After talking with you, meeting the team, and getting a better understanding of what is involved in the position, I am even more confident that there can be no better match. Don Pearce showed me several recent projects and Jody Fryer explained the process and gave me a look at the computer applications that I might be using. I am very familiar with the entire setup and have done work almost identical to the examples that I was shown.

Currently, my schedule is flexible, and knowing your urgency to fill the position, I would like to meet Mr. Brown at his earliest convenience. Please drop me an email or a quick call with a date and time, and I'll be sure to arrange my schedule so that I can meet Mr. Brown. Thank you again for your time; I look forward to hearing from you soon.

Best regards,

First Name Last Name


follow-up phone calls

Calling a potential employer after a networking event or opportunity is crucial in setting yourself apart from your peers as well as leaving a lasting impression. Some say it may even be the “make it or break it” factor in the job seeking process.  But don’t worry, were here to help!

Ex. Phone Call(Folow-Up)

"Hi this is Jessica Jones. You and I met last week, and if you remember, I am an recent graduate and I applied for the marketing manager position. The project teams I've worked on have achieved Huge Benefit AAwesome Result B, and Significant Achievement C. You might recall I've held positions with increasing levels of responsibility at HugeFirm Inc. and ImpressiveCo ... and like we talked about, I think that's the type of experience you're looking to bring to your team. I'm following up with you to show some initiative because I do think I'm qualified and I sincerely hope you'll end up extending me an offer. Can you please give me a ring back or shoot me an email to let me know where you are with the hiring process? I'm at 555.123.1212, that's 555.123.1212. Thanks Mike, please do keep me posted. Bye."

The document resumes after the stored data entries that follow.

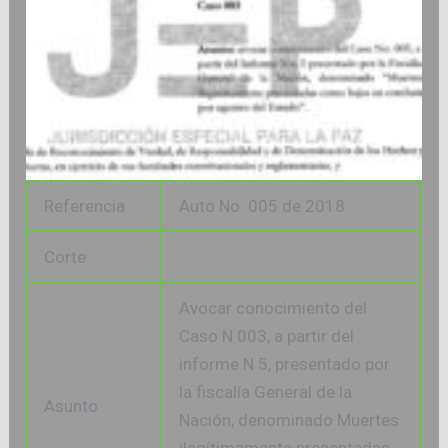
Referencia
Auto No. 005 de 2018
Corte
Avocar conocimiento del
Caso N 003, a partir del
informe N 5, presentado por
la fiscalía General de la
Asunto
Nación, denominado Muertes
ilegítimamente presentadas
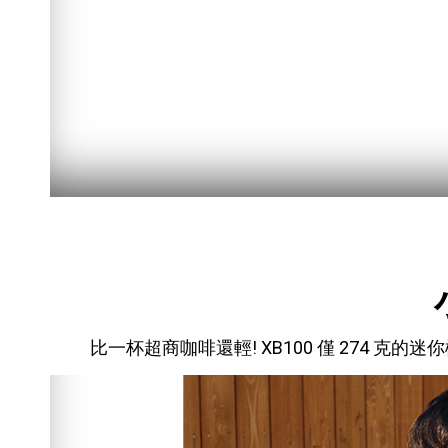
暫停
比一杯超商咖啡還輕! XB100 僅 274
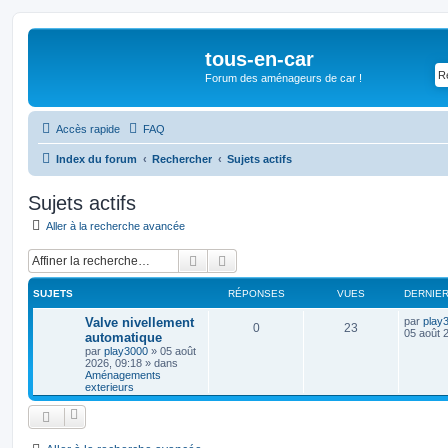
tous-en-car
Forum des aménageurs de car !
Accès rapide
FAQ
Index du forum
Rechercher
Sujets actifs
Sujets actifs
Aller à la recherche avancée
Rechercher
Recherche avancée
SUJETS
RÉPONSES
VUES
DERNIE
Valve nivellement
par
play
0
23
05 août 
automatique
par
play3000
»
05 août
2026, 09:18
» dans
Aménagements
exterieurs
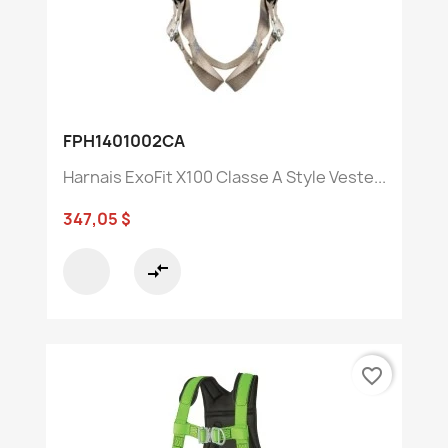
FPH1401002CA
Harnais ExoFit X100 Classe A Style Veste...
347,05 $
compare_arrows
favorite_border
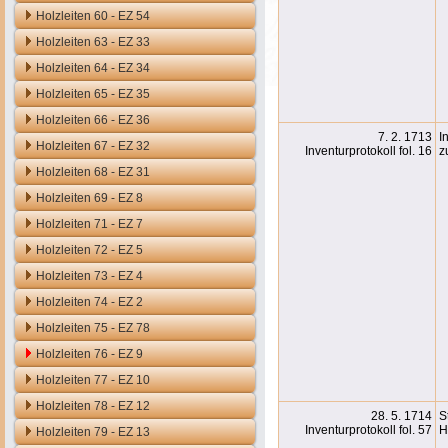
Holzleiten 60 - EZ 54
Holzleiten 63 - EZ 33
Holzleiten 64 - EZ 34
Holzleiten 65 - EZ 35
Holzleiten 66 - EZ 36
7. 2. 1713
I
Holzleiten 67 - EZ 32
Inventurprotokoll fol. 16
z
Holzleiten 68 - EZ 31
Holzleiten 69 - EZ 8
Holzleiten 71 - EZ 7
Holzleiten 72 - EZ 5
Holzleiten 73 - EZ 4
Holzleiten 74 - EZ 2
Holzleiten 75 - EZ 78
Holzleiten 76 - EZ 9
Holzleiten 77 - EZ 10
Holzleiten 78 - EZ 12
28. 5. 1714
S
Inventurprotokoll fol. 57
H
Holzleiten 79 - EZ 13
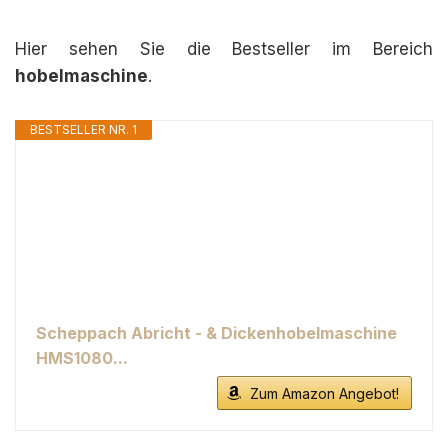
Hier sehen Sie die Bestseller im Bereich
hobelmaschine
.
BESTSELLER NR. 1
Scheppach Abricht - & Dickenhobelmaschine
HMS1080...
Zum Amazon Angebot!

Follow up Calls: Dos and Don’ts

Be prepared. Have a copy of your resume in front of you when you call. That way, you'll be prepared to answer questions if the interviewer has any. This will also help you avoid feeling flustered on the phone call or rambling. Have a list of references ready in case you are asked for them.

Make a list. Create a short list of what you're going to say, including your key qualifications for the job.

Practice. If you're nervous about calling, and that's entirely understandable, practice. Ask a friend or family member to pretend they are the hiring manager and make a couple of calls. The more you say it, the easier the conversation will be when it's for real.

Call in private. You obviously don't want to call from a cubicle at work, but it's also important not to have a lot of background noise if you call from home or somewhere in public. You need to be able to hear, think, and speak clearly, and a quiet spot to call from will make all the difference in the world.

Smile. If you project confidence when you call, it will get through to the other end of the phone line. Confident and assured candidates have a better chance at getting a job offer than someone who is nervous and hesitant.

Call the decision-maker. Be sure to get the interviewer's business card at the end of the interview if you don't already have a phone number. It's important to talk to the person who has hiring authority or can at least recommend you as the top candidate for the job.

Make a match. Mention how you are a perfect fit for the position, highlighting -- specifically -- why you're a match. Briefly mention the qualifications you have and tie them to what the employer is seeking.

Offer information. Use your follow up call as a way to both thank your interviewer and to ask if you can provide them with any further information to help make a decision.

Take it a step further. If the conversation goes well, you can even ask when you might expect the company to make a decision.

Don't overdo it. Don't call the interviewer multiple times. The employers surveyed by Accountemps definitely didn't want multiple phone calls. This is your one shot at making another good impression, so use it wisely, but don't overuse it.